The total layer of already dry grass should not be more than 20 cm. But not less, so that there is no light access to the potatoes. The lower layers of hay quickly begin to decompose. Earthworms and other soil inhabitants are actively working there, and by the time the potatoes ripen, the layer is already significantly thinned.

Growing potatoes
Growing potatoes

Harvesting potatoes

In early autumn, when the potato tops had withered, I started harvesting. In early varieties, the tops turned yellow earlier. From these bushes, I began to dig up tubers. The potatoes grew large, even, there were practically no trifles. A particularly large crop was obtained in bushes where the tubers were planted with eyes downward.

The fact that garden strawberries used to grow on this site did not affect the harvest. True, many tubers were affected by scab, but this is not from strawberries. On this site, and 20 years ago, when I grew potatoes, he was greatly affected by scab. This means that she lives in this land constantly and is not going to go anywhere. Especially there was a lot of scab on the early varieties, which I dug too late, at the same time as the later varieties. Still, the potatoes must be dug out in time, not overexposed in the ground.

After digging out the harvest, I lightly patched the remnants of non-rotted grass into the soil with a flat cutter. A very small number of skinny rhizomes of weeds were easily pulled out and thrown away. The soil after the potatoes turned out to be lush, light. I sowed green manure there. When using this method, I managed to use an overgrown plot of land and get an excellent potato crop without digging the site, without loosening the soil, without hilling plantings, without watering and almost without fertilizing, without weeding, because weeds practically did not grow there.
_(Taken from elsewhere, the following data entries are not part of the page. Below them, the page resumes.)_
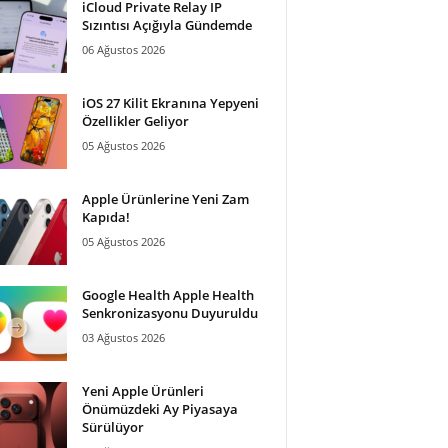
iCloud Private Relay IP
Sızıntısı Açığıyla Gündemde
06 Ağustos 2026
iOS 27 Kilit Ekranına Yepyeni
Özellikler Geliyor
05 Ağustos 2026
Apple Ürünlerine Yeni Zam
Kapıda!
05 Ağustos 2026
Google Health Apple Health
Senkronizasyonu Duyuruldu
03 Ağustos 2026
Yeni Apple Ürünleri
Önümüzdeki Ay Piyasaya
Sürülüyor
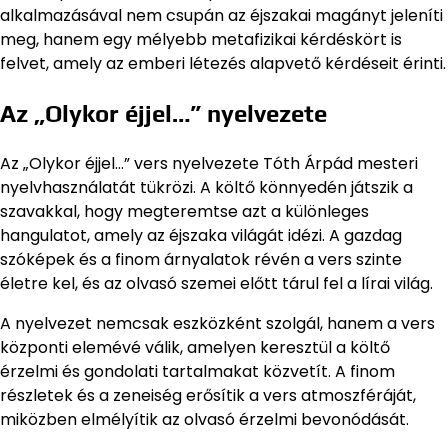
alkalmazásával nem csupán az éjszakai magányt jeleníti
meg, hanem egy mélyebb metafizikai kérdéskört is
felvet, amely az emberi létezés alapvető kérdéseit érinti.
Az „Olykor éjjel…” nyelvezete
Az „Olykor éjjel…” vers nyelvezete Tóth Árpád mesteri
nyelvhasználatát tükrözi. A költő könnyedén játszik a
szavakkal, hogy megteremtse azt a különleges
hangulatot, amely az éjszaka világát idézi. A gazdag
szóképek és a finom árnyalatok révén a vers szinte
életre kel, és az olvasó szemei előtt tárul fel a lírai világ.
A nyelvezet nemcsak eszközként szolgál, hanem a vers
központi elemévé válik, amelyen keresztül a költő
érzelmi és gondolati tartalmakat közvetít. A finom
részletek és a zeneiség erősítik a vers atmoszféráját,
miközben elmélyítik az olvasó érzelmi bevonódását.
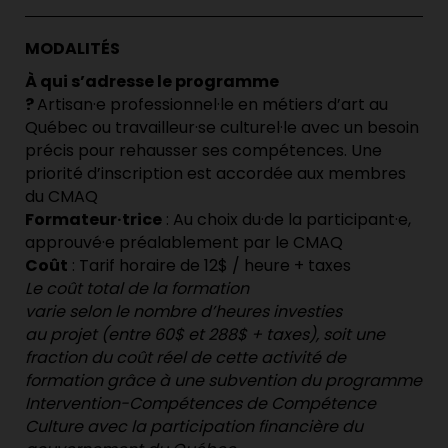
MODALITÉS
À qui s’adresse le programme
?
Artisan·e
professionnel·
le
en
métiers d’art au
Québec ou
travailleur·se
culturel·le
avec un besoin
précis pour rehausser
ses
compétences
. Une
priorité d’inscription est accordée aux membres
du CMAQ
Formateur·trice
: Au choix du·de la participant·e,
approuvé·e préalablement par le CMAQ
Coût
:
Tarif horaire de 12$ /
heure
+
taxes
Le coût total de la formation
varie
selon
le
nombre d’heures
investies
au
projet
(
entre
60$
et
288$
+
taxes
), soit
une
fraction du coût réel de cette activité de
formation grâce à une subvention
du programme
Intervention-Compétences de Compétence
Culture avec la participation financière du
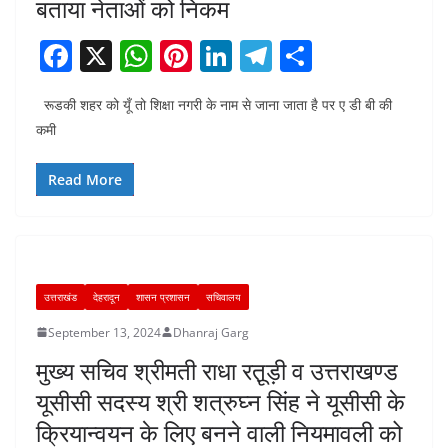
बताया नेताओं को निकम
F
X
W
Pi
Li
T
S
a
h
nt
n
el
h
रूडकी शहर को यूँ तो शिक्षा नगरी के नाम से जाना जाता है पर ए डी बी की
c
at
er
k
e
ar
कमी
e
s
e
e
gr
e
b
A
st
dI
a
Read More
o
p
n
m
o
p
k
उत्तराखंड
देहरादून
शासन प्रशासन
सचिवालय
September 13, 2024
Dhanraj Garg
मुख्य सचिव श्रीमती राधा रतू़ड़ी व उत्तराखण्ड
यूसीसी सदस्य श्री शत्रुघ्न सिंह ने यूसीसी के
क्रियान्वयन के लिए बनने वाली नियमावली को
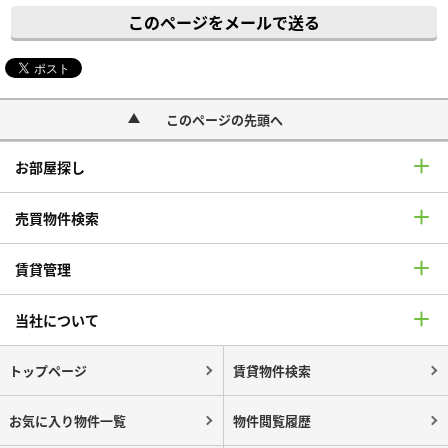
このページをメールで送る
このページの先頭へ
お部屋探し
売買物件検索
賃貸管理
当社について
トップページ
賃貸物件検索
お気に入り物件一覧
物件閲覧履歴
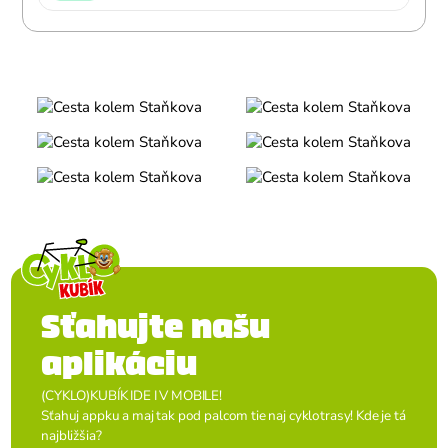
Sťahujte našu
aplikáciu
(CYKLO)KUBÍK IDE I V MOBILE!
Sťahuj appku a maj tak pod palcom tie naj cyklotrasy! Kde je tá
najbližšia?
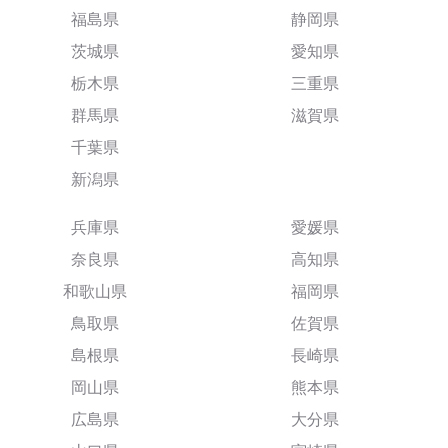
福島県
静岡県
茨城県
愛知県
栃木県
三重県
群馬県
滋賀県
千葉県
新潟県
兵庫県
愛媛県
奈良県
高知県
和歌山県
福岡県
鳥取県
佐賀県
島根県
長崎県
岡山県
熊本県
広島県
大分県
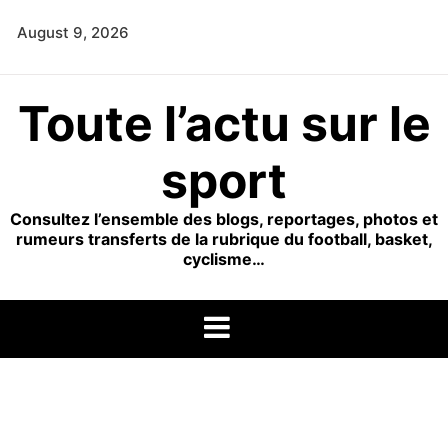
Skip
August 9, 2026
to
content
Toute l’actu sur le
sport
Consultez l’ensemble des blogs, reportages, photos et
rumeurs transferts de la rubrique du football, basket,
cyclisme…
The biggest advantage of this planting method is the minimum cost of physical labor throughout the summer. In addition, I think that if you are convinced that your garden strawberries do not suffer from common diseases with potatoes, then you can safely plant tubers along old plantings of strawberries without removing the rhizomes of the bushes from the garden. Then it will become easier to observe crop rotation on your small acres, and rotted strawberry plants will become a source of additional soil fertilization.